Ele prosseguiu: “Aplicar a pena capital a um fato que não está em exercício de mandato é, de fato, a gente cercear a voz de milhares de paranaenses que nunca puderam ser ouvidos aqui dentro.”
O deputado Fábio Oliveira respondeu diretamente aos argumentos. “Em nenhum momento das 24 horas do dia nós deixamos de ser deputados estaduais.” Fábio afirmou que Renato Freitas acumula diversas representações disciplinares na Assembleia. “Essa é a mais grave de todas, sem sombra de dúvida.”
Já Márcio Pacheco endureceu ainda mais o discurso e afirmou que o Conselho não julgava posição política ou origem social, mas sim a conduta praticada. “Num Conselho de Ética se avaliam condutas, não se avaliam pessoas, se é pobre, se é rico, se é negro, se é branco, se é do PT ou se é do PL.”
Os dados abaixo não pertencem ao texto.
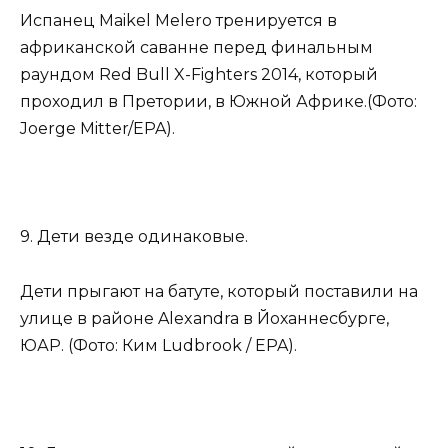
Испанец Maikel Melero тренируется в
африканской саванне перед финальным
раундом Red Bull X-Fighters 2014, который
проходил в Претории, в Южной Африке.(Фото:
Joerge Mitter/EPA).
9. Дети везде одинаковые.
Дети прыгают на батуте, который поставили на
улице в районе Alexandra в Йоханнесбурге,
ЮАР. (Фото: Ким Ludbrook / EPA).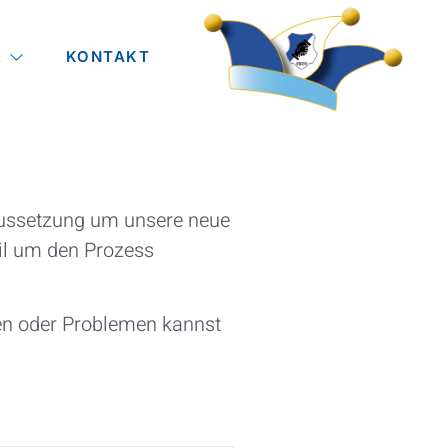
R
KONTAKT
raussetzung um unsere neue
il um den Prozess
en oder Problemen kannst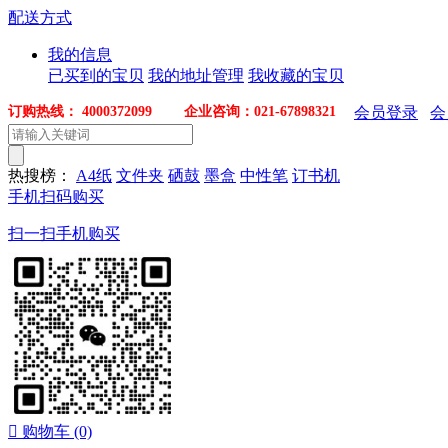
配送方式
我的信息
已买到的宝贝
我的地址管理
我收藏的宝贝
订购热线： 4000372099 企业咨询：021-67898321
会员登录
会
热搜榜：
A4纸
文件夹
硒鼓
墨盒
中性笔
订书机
手机扫码购买
扫一扫手机购买

购物车
(0)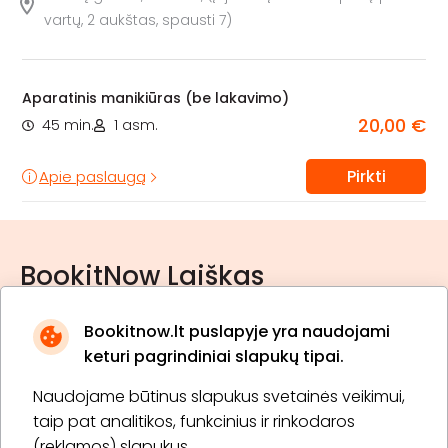
vartų, 2 aukštas, spausti 7)
Aparatinis manikiūras (be lakavimo)
20,00 €
45 min.
1 asm.
Pirkti
Apie paslaugą
BookitNow Laiškas
Bookitnow.lt puslapyje yra naudojami
keturi pagrindiniai slapukų tipai.
Naudojame būtinus slapukus svetainės veikimui,
* Susipažinau su
privatumo politika
taip pat analitikos, funkcinius ir rinkodaros
(reklamos) slapukus.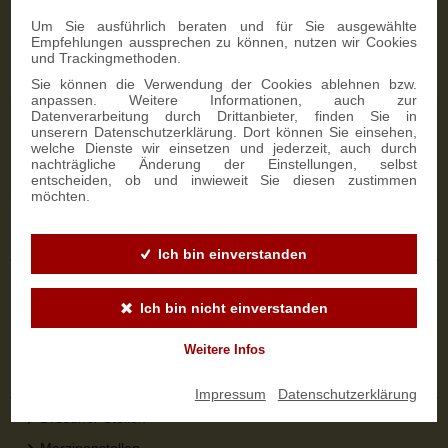
Zahlungsmöglichkeiten
Um Sie ausführlich beraten und für Sie ausgewählte
Empfehlungen aussprechen zu können, nutzen wir Cookies
und Trackingmethoden.
Sie können die Verwendung der Cookies ablehnen bzw.
anpassen. Weitere Informationen, auch zur
Datenverarbeitung durch Drittanbieter, finden Sie in
NEWSLETTER-ANMELDUNG
unserern Datenschutzerklärung. Dort können Sie einsehen,
welche Dienste wir einsetzen und jederzeit, auch durch
nachträgliche Änderung der Einstellungen, selbst
SIGN UP
entscheiden, ob und inwieweit Sie diesen zustimmen
möchten.
Sicher bestellen
Ich bin einverstanden
Versandinformationen
Ich bin nicht einverstanden
Zahlungsarten
Widerrufsbelehrung
Weitere Infos
Top-Kategorien
Impressum
|
Datenschutzerklärung
Dresdner Stollen
Marzipanstollen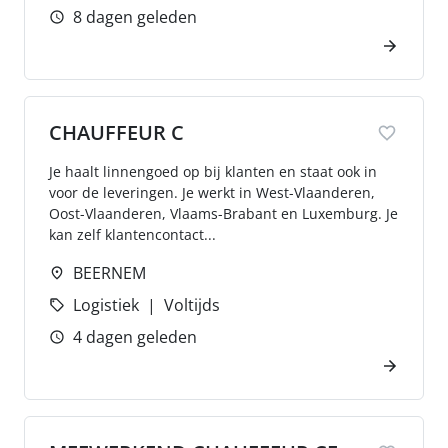
8 dagen geleden
CHAUFFEUR C
Je haalt linnengoed op bij klanten en staat ook in
voor de leveringen. Je werkt in West-Vlaanderen,
Oost-Vlaanderen, Vlaams-Brabant en Luxemburg. Je
kan zelf klantencontact...
BEERNEM
Logistiek
Voltijds
4 dagen geleden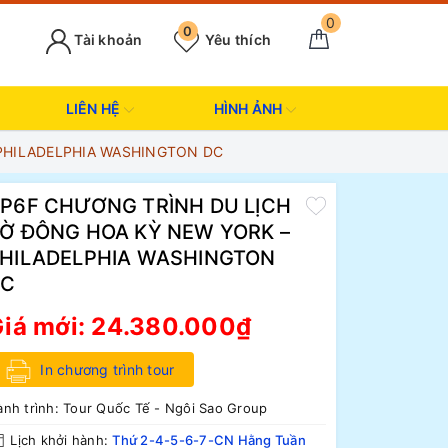
0
0
Tài khoản
Yêu thích
LIÊN HỆ
HÌNH ẢNH
PHILADELPHIA WASHINGTON DC
P6F CHƯƠNG TRÌNH DU LỊCH
Ờ ĐÔNG HOA KỲ NEW YORK –
HILADELPHIA WASHINGTON
DC
iá mới:
24.380.000₫
In chương trình tour
nh trình:
Tour Quốc Tế - Ngôi Sao Group
Lịch khởi hành:
Thứ 2-4-5-6-7-CN Hằng Tuần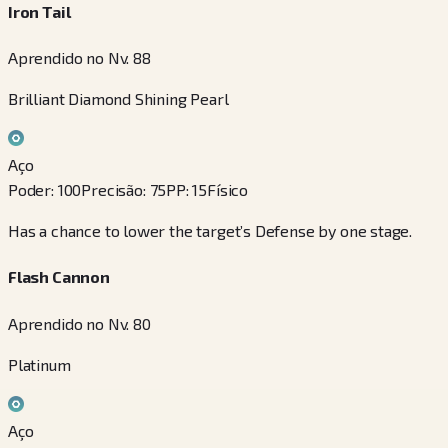
Iron Tail
Aprendido no Nv. 88
Brilliant Diamond Shining Pearl
Aço
Poder
:
100
Precisão
:
75
PP
:
15
Físico
Has a chance to lower the target’s Defense by one stage.
Flash Cannon
Aprendido no Nv. 80
Platinum
Aço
Ele afirmou ainda que os argumentos da defesa já haviam sido enfrentados anteriormente e insistiu que a conduta atribuída ao parlamentar seria incompatível com o exercício do mandato. “É incontestável o dano, incontestável o dano, o desgaste é imensurável e talvez irreparável a essa Casa do Poder Legislativo.”
Na votação final, o presidente do Conselho anunciou: “Com voto contrário do doutor Antenor e com a maioria dos votos desse Conselho, eu declaro cassado perante esse Conselho o mandato do deputado Renato Freitas.”
A sessão terminou sob tumulto e pedidos para manutenção da ordem no plenário. Pouco depois, o presidente encerrou os trabalhos alegando necessidade de início da sessão legislativa da Assembleia.